Problem: “How can I do a pull-up without looking like an amateur?”
Solution: Rita Catolino, certified personal trainer, motivational speaker, and fitness model says, “Training heavy with a lat pulldown machine is a good starting point. Also, knowing how to engage your latissimus dorsi (the largest back muscle) and ‘think’ with those muscles instead of your arms.” The back
is the muscle group lifting your body weight, so working on eccentrics, or the lowering portion of a rep, can really help. Rita suggests using a pull-up bar over a bench to hoist yourself up. Holding the top position for as long as possible before contracting your back muscles and slowly lowering yourself back down. Weekly reps are a great way to improve back strength and if you’re looking to work out at home, and Rita recommends using superbands to help pit with this movement.
Problem: “I can’t find workout clothes that are a happy medium between too tight and baggy.”
Solution: Don’t worry — Rita faced this challenge when she started her own fitness journey and now she has some great solutions. “Brands like Lululemon, although tight, have an array of colours, styles, and fits. Try buying a size bigger than normal so you don’t feel like a sausage stuffed into its casing,” Rita suggests. For those on more of a budget, local big box stores, like Winners, also have a range of brands at reasonable prices. “Personally, I find that Adidas clothing has the perfect balance of fit, function, and fashion,” Rita shares.
Problem: “I’m bored of my workouts and my body is not changing anymore. It’s been six months of the same old thing. How can I drag my lazy butt into the gym?”
Solution: Keeping things fresh, Luke Veens, CSCS, CPT, BSc, says, is as easy as changing up your workout routine every four to six weeks. “This will not only ensure your body doesn’t hit any plateaus physically, but will also stop boredom and mental plateaus from defeating you before the workout even starts.” Another tip he highly recommends is holding yourself accountable by having someone rely on you to be there. “Whether that means hiring a personal trainer or simply having a workout buddy for regularly scheduled appointments, a little friendly competition in this case doesn’t hurt either.”
Problem: “Once I start working out I’m fine — getting on the treadmill is the hardest part!”

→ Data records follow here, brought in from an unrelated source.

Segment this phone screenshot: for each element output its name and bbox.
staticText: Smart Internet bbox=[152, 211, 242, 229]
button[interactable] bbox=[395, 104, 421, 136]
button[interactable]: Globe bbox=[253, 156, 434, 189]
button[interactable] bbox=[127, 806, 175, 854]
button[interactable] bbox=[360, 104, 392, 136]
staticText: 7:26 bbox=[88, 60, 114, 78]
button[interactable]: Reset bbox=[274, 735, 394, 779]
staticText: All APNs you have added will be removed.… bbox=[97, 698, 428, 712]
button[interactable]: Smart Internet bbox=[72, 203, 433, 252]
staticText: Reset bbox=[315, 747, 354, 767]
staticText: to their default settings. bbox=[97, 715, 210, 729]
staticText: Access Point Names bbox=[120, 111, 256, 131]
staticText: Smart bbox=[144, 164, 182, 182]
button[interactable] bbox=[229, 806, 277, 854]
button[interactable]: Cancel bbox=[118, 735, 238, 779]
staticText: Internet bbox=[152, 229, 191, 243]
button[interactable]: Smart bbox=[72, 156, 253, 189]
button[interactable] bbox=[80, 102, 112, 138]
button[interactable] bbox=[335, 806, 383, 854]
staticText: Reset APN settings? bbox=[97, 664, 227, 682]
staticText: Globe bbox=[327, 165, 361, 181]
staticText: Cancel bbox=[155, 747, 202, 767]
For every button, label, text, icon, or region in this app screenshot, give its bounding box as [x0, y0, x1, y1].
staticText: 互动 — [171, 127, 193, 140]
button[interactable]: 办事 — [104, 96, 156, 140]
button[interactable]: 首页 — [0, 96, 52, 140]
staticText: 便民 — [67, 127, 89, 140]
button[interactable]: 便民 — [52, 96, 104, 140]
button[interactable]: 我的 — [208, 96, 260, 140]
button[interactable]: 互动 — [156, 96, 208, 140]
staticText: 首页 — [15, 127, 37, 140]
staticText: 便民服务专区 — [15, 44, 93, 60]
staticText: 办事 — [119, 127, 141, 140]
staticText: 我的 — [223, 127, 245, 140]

Solution: Grab a skipping rope to get your mojo revved up. “I do a few rounds of jump rope,” Rita says, “The endorphins and energy start to kick in, and the transition to the next machine is a lot easier! The more you sweat, the more you want!” And if you’re a morning exerciser like Rita is, studies have shown that a cuppa Joe can boost energy and increase fat burn. “I like to drink a strong espresso coffee 15 minutes before I work out, first thing in the morning.” Luke agrees with having a pre-run coffee but cautions against a caffeine jolt post-workout, stating, “It could actually have adverse effects as it can increase cortisol levels, which we actually want to come down after a hard workout so that muscles can properly recover.”